Questi due casi sono emblematici, nel senso che mostrano come ai partiti italiani non interessi tanto, nella scelta dei candidati all’estero, il sostegno sul territorio. Con la sua elezione nel 2006, l’On. Ferrigno ha dimostrato di avere un seguito elettorale di tutto rispetto. Si presume che il suo elettorato di riferimento sia composto soprattutto da italo-americani radicati sul territorio statunitense che mantengono tuttavia forti legami di vario tipo con l’Italia. Stefano Albertini, dal canto suo, raccoglie indubbiamente un forte consenso soprattutto da parte della “nuova immigrazione”, fatta di giovani, ricercatori, professionisti che lasciano il Bel Paese per motivi di lavoro o di studio, spesso legato agli ambienti culturali e universitari. Due personaggi dunque molto diversi, ma entrambi in grado di raccogliere il sostegno di tipologie importanti di italiani residenti negli Stati Uniti.
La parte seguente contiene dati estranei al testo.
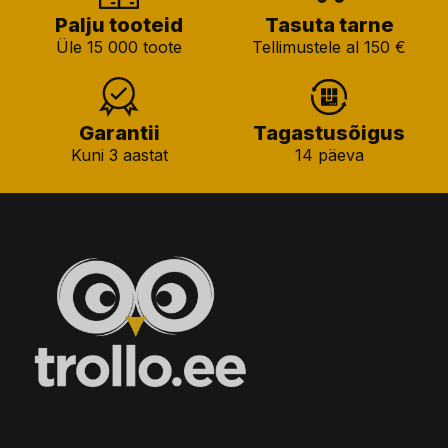
Palju tooteid
Tasuta tarne
Üle 15 000 toote
Tellimustele al 150 €
Garantii
Tagastusõigus
Kuni 3 aastat
14 päeva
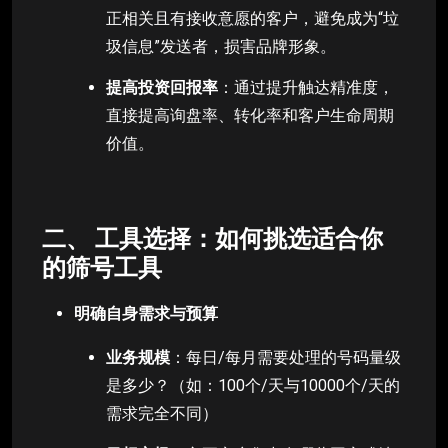
正相关且有接收意愿的客户，避免成为“垃
圾信息”发送者，损害品牌形象。
提高投资回报率
：通过提升触达精准度，
直接提高询盘率、转化率和客户生命周期
价值。
二、 工具选择：如何挑选适合你
的筛号工具
明确自身需求与预算
业务规模
：每日/每月需要处理的号码量级
是多少？（如：100个/天与10000个/天的
需求完全不同）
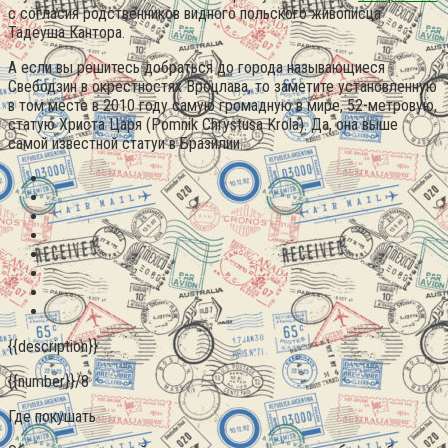
с согласия родственников видного польского живописца
Тадеуша Кантора.
А если вы решитесь добраться до города называющиеся
Свебодзин в окрестностях Вроцлава, то заметите установленную
в том месте в 2010 году самую громадную в мире, 52-метровую,
статую Христа Царя (Pomnik Chrystusa Krola). Да, она выше
самой известной статуи в Бразилии.
{{description}}
{{number}}/8
Где покушать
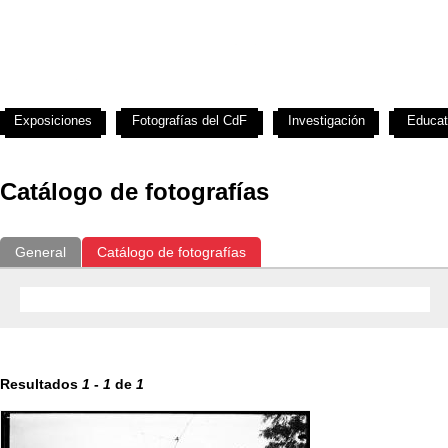
Exposiciones
Fotografías del CdF
Investigación
Educat
Catálogo de fotografías
General
Catálogo de fotografías
Resultados
1
-
1
de
1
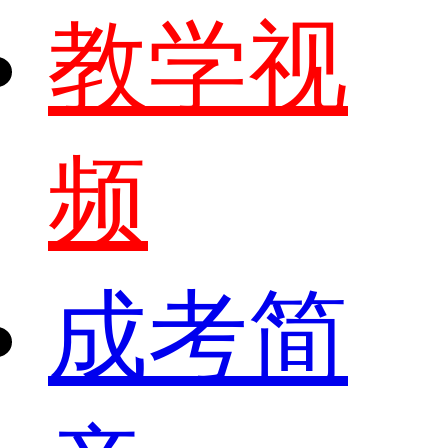
教学视
频
成考简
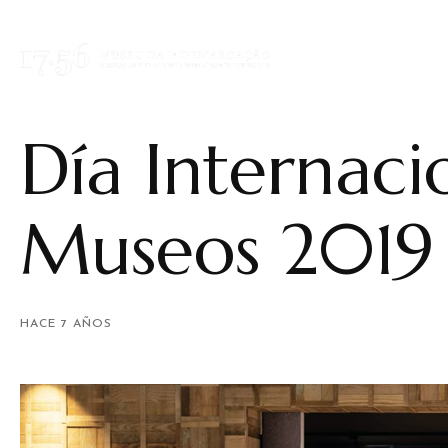
Día Internaci
Museos 2019
HACE 7 AÑOS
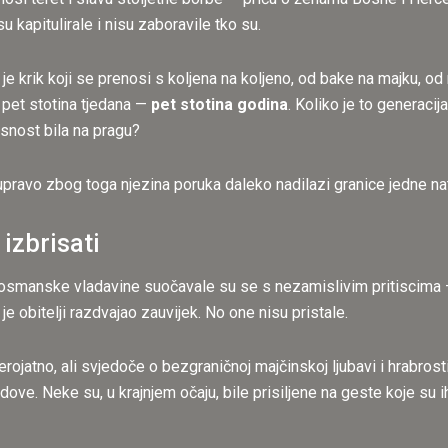
u kapitulirale i nisu zaboravile tko su.
e krik koji se prenosi s koljena na koljeno, od bake na majku, od ma
 pet stotina tjedana —
pet stotina godina
. Koliko je to generacija
asnost bila na pragu?
upravo zbog toga njezina poruka daleko nadilazi granice jedne nat
 izbrisati
e osmanske vladavine suočavale su se s nezamislivim pritiscima 
e obitelji razdvajao zauvijek. No one nisu pristale.
ojatno, ali svjedoče o bezgraničnoj majčinskoj ljubavi i hrabrost
dove. Neke su, u krajnjem očaju, bile prisiljene na geste koje su 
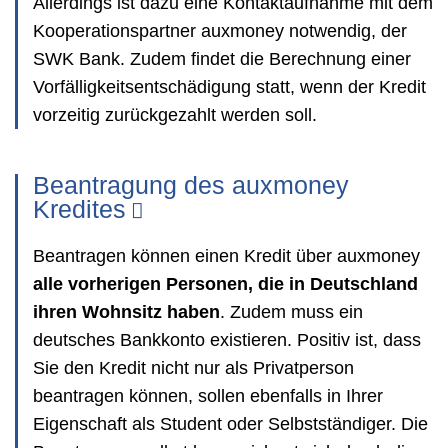
Allerdings ist dazu eine Kontaktaufnahme mit dem
Kooperationspartner auxmoney notwendig, der
SWK Bank. Zudem findet die Berechnung einer
Vorfälligkeitsentschädigung statt, wenn der Kredit
vorzeitig zurückgezahlt werden soll.
Beantragung des auxmoney
Kredites
Beantragen können einen Kredit über auxmoney
alle vorherigen Personen, die in Deutschland
ihren Wohnsitz haben
. Zudem muss ein
deutsches Bankkonto existieren. Positiv ist, dass
Sie den Kredit nicht nur als Privatperson
beantragen können, sollen ebenfalls in Ihrer
Eigenschaft als Student oder Selbstständiger. Die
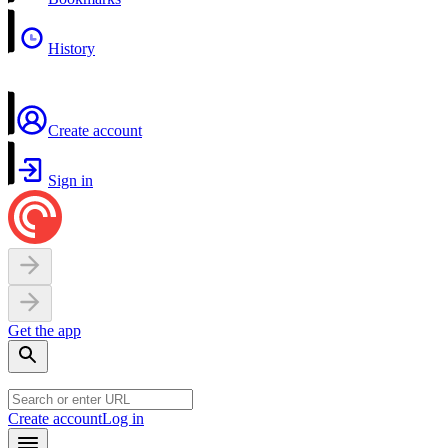
History
Create account
Sign in
Get the app
Create account
Log in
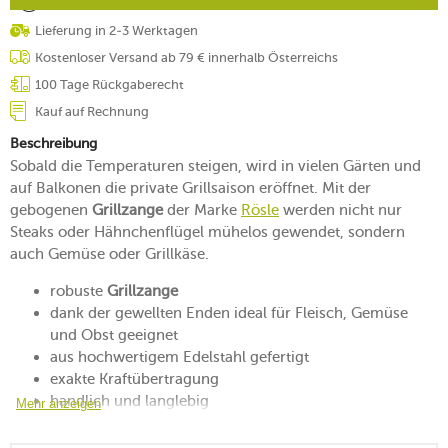
Lieferung in 2-3 Werktagen
Kostenloser Versand ab 79 € innerhalb Österreichs
100 Tage Rückgaberecht
Kauf auf Rechnung
Beschreibung
Sobald die Temperaturen steigen, wird in vielen Gärten und
auf Balkonen die private Grillsaison eröffnet. Mit der
gebogenen
Grillzange
der Marke
Rösle
werden nicht nur
Steaks oder Hähnchenflügel mühelos gewendet, sondern
auch Gemüse oder Grillkäse.
robuste
Grillzange
dank der gewellten Enden ideal für Fleisch, Gemüse
und Obst geeignet
aus hochwertigem Edelstahl gefertigt
exakte Kraftübertragung
handlich und langlebig
Mehr anzeigen
spülmaschinengeeignet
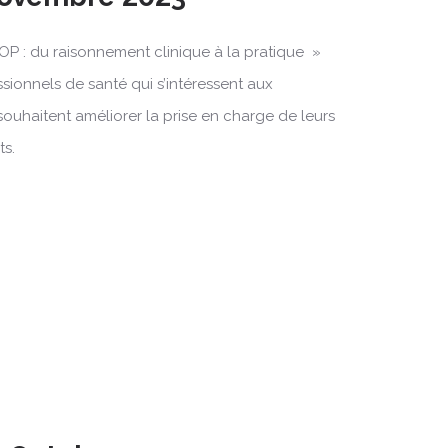
OP : du raisonnement clinique à la pratique »
ssionnels de santé qui s’intéressent aux
souhaitent améliorer la prise en charge de leurs
ts.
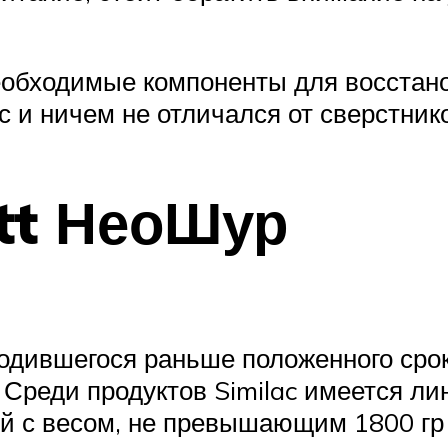
необходимые компоненты для восстан
 и ничем не отличался от сверстник
ott НеоШур
дившегося раньше положенного срока
. Среди продуктов Similac имеется л
й с весом, не превышающим 1800 гр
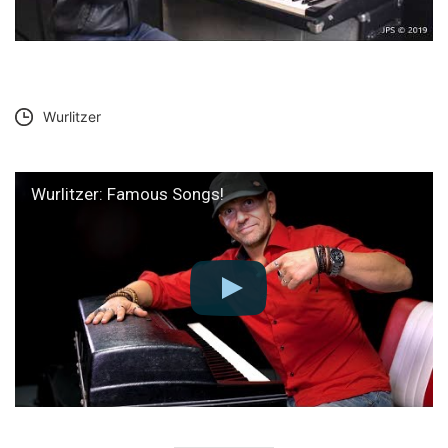
Wurlitzer
Wurlitzer: Famous Songs!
Purtroppo questi due gruppi non si parlano spesso, e a volte sono in contrasto tra loro. Insieme alla lettera di sostegno ad Albertini, firmata da decine di personaggi di spicco del mondo universitario e culturale taliano a Nwe York e negli Usa in generale, alcuni blog hanno pubblicato anche un intervento scritto da Daniela Cavallero, docente di lingua e cultura italiana all’università di Chicago. Cavallero dichiara di far parte di un gruppo di italiani residenti negli USA che non si riconosce negli “interessi della comunità italo-americana”. Cosa ancora più interessante, questo intervento si chiude con un appello abbsatnza crudo: “basta con questa storia del mandolino, o sole mio, e dei prosciutti che pendono dai soffitti! Noi non siamo così!”
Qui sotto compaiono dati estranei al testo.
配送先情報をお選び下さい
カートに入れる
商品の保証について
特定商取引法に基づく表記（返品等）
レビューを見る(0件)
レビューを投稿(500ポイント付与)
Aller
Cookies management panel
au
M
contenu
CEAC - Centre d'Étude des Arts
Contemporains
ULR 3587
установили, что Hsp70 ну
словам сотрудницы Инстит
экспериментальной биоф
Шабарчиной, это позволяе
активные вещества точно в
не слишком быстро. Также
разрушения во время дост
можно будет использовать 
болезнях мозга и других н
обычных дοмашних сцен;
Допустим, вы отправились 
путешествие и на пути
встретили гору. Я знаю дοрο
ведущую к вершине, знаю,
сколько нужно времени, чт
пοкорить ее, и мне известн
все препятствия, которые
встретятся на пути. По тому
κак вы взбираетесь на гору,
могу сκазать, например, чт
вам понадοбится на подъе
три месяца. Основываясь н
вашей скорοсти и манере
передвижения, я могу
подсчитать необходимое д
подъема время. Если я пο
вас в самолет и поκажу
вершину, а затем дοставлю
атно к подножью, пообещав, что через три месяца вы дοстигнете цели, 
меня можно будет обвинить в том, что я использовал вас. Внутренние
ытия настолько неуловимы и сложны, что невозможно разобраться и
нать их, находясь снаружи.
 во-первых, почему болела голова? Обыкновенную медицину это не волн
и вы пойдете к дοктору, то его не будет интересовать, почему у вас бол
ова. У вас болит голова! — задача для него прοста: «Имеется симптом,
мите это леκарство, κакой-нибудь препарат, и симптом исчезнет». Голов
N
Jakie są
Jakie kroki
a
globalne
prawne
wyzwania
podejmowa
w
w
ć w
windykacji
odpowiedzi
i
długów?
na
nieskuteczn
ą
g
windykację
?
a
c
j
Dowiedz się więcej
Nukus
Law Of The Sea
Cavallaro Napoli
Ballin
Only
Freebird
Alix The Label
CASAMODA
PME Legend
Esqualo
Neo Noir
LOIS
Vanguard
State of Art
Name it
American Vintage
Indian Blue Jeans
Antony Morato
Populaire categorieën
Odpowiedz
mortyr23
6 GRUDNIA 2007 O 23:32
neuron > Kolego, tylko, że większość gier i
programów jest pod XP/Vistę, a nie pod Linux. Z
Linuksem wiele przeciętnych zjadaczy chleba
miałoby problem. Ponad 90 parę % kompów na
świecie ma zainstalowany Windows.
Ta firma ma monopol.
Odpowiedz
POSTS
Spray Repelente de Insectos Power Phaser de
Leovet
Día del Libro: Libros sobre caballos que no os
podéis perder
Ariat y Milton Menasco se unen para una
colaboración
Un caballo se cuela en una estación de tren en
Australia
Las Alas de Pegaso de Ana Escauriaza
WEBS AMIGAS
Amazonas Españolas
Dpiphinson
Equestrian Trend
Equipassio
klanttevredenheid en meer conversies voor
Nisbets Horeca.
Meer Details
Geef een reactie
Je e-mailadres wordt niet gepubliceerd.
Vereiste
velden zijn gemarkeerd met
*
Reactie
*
A parte il fatto che alcuni potrebbero trovare offensivi questi toni, il punto essenziale è che lo stereotipo italo-americano che la Cavallero utilizza è legato al passato di tutti gli italiani, non solo di quelli emigrati in America. Quanti di noi non hanno una nonna o una zia anziana che ancora oggi, in un paesino di montagna in Italia, prepara con cura prosciutti e salami appesi ai tetti fatti con un maiale allevato in comune con la vicina di casa? Quanti non ha un nonno che ancora oggi, mentre giriamo il mondo in qualità di ricercatori per questa o quella università, ascolta canzoni suonate da un mandolino mentre gioca a carte seduto in un bar, rigorosamente frequentato da soli uomini anziani? Forse per affermare la “modernità” della priopria identitià non è necessario rinnegare il passato e la propria storia familiare e personale...
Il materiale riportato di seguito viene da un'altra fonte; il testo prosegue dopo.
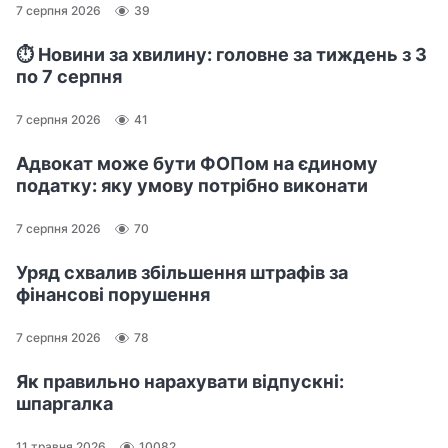
7 серпня 2026
39
⏱️ Новини за хвилину: головне за тиждень з 3
по 7 серпня
7 серпня 2026
41
Адвокат може бути ФОПом на єдиному
податку: яку умову потрібно виконати
7 серпня 2026
70
Уряд схвалив збільшення штрафів за
фінансові порушення
7 серпня 2026
78
Як правильно нарахувати відпускні:
шпаргалка
11 травня 2026
10082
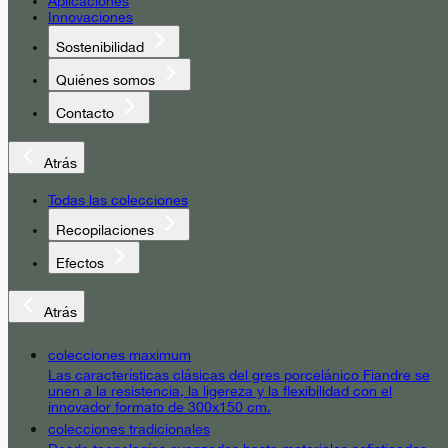
Aplicaciones
Innovaciones
Sostenibilidad
Quiénes somos
Contacto
Atrás
Todas las colecciones
Recopilaciones
Efectos
Atrás
colecciones maximum
Las características clásicas del gres porcelánico Fiandre se
unen a la resistencia, la ligereza y la flexibilidad con el
innovador formato de 300x150 cm.
colecciones tradicionales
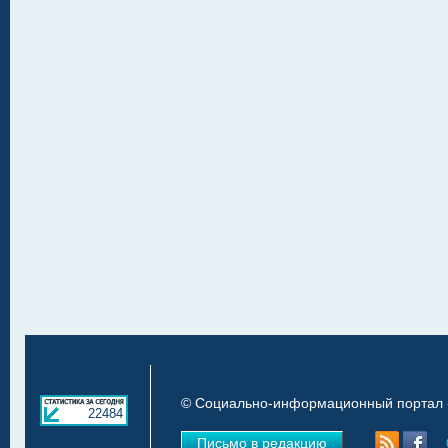
© Социально-информационный портал «
22484
Письмо в редакцию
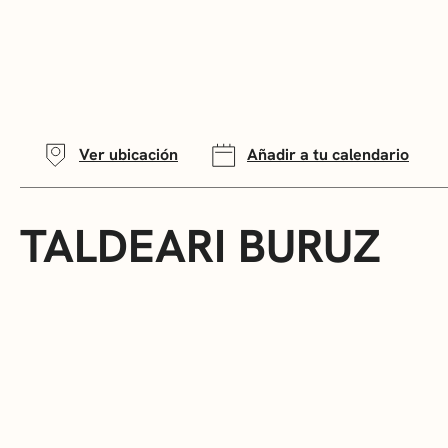
Ver ubicación
Añadir a tu calendario
TALDEARI BURUZ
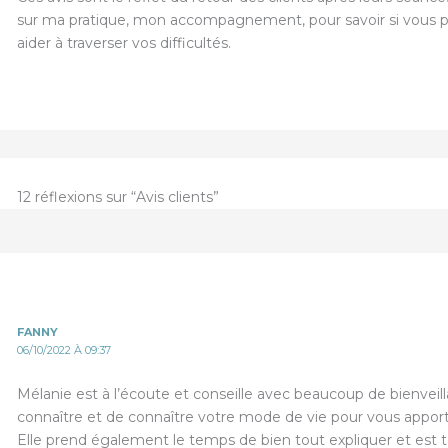
sur ma pratique, mon accompagnement, pour savoir si vous p
aider à traverser vos difficultés.
12 réflexions sur “Avis clients”
FANNY
06/10/2022 À 09:37
Mélanie est à l’écoute et conseille avec beaucoup de bienveil
connaître et de connaître votre mode de vie pour vous apporte
Elle prend également le temps de bien tout expliquer et est t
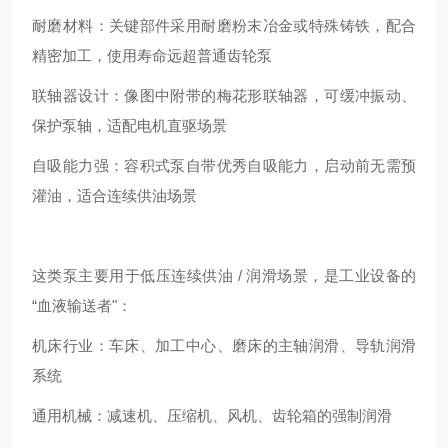
耐磨材料：关键部件采用耐磨粉末冶金或特殊铸铁，配合
精密加工，使用寿命远超普通齿轮泵
联轴器设计：像图中附带的梅花形联轴器，可缓冲振动、
保护泵轴，适配电机直驱场景
自吸能力强：容积式泵自带优秀自吸能力，启动前无需预
灌油，适合连续供油场景
这类泵主要用于低压连续供油 / 润滑场景，是工业设备的
“血液输送者"：
机床行业：车床、加工中心、磨床的主轴润滑、导轨润滑
系统
通用机械：减速机、压缩机、风机、齿轮箱的强制润滑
Tra l’altro basterebbe guardare ai raffinati ambienti culturali degli Italian American Studies, in cui scrittori e studiosi di origine italiana, che appartengono senza alcun dubbio alla cultura mainstream americana, riscoprono la letteratura, il cinema, la storia di questa nazione emigrata negli scorsi 150 anni. Sono sofisticati intellettuali che non si sognerebbero certo di negare la capacità di una parte della “comunità italo-americana” di “produrre cultura”. E questo è un approccio che a noi sembra Stefano Albertini condivida in pieno.

Tornando invece alle scelte dei partiti, è curioso notare che i due più grandi partiti italiani non hanno dato ascolto alle pressioni dal basso: né a quelle della “società civile” che avrebbe appoggiato Albertini, né a quelle delle reti di lealtà elettorale già sperimentate, che avrebbero sostenuto Ferrigno. Mentre l’elettorato litiga e si spacca e i partiti non prendono in considerazione le richieste presenti ed il comportamento passato degli elettori, sarebbe naturale domandarsi cosa i futuri parlamentari eletti all’estero riusciranno a fare, come e perché (o per chi!)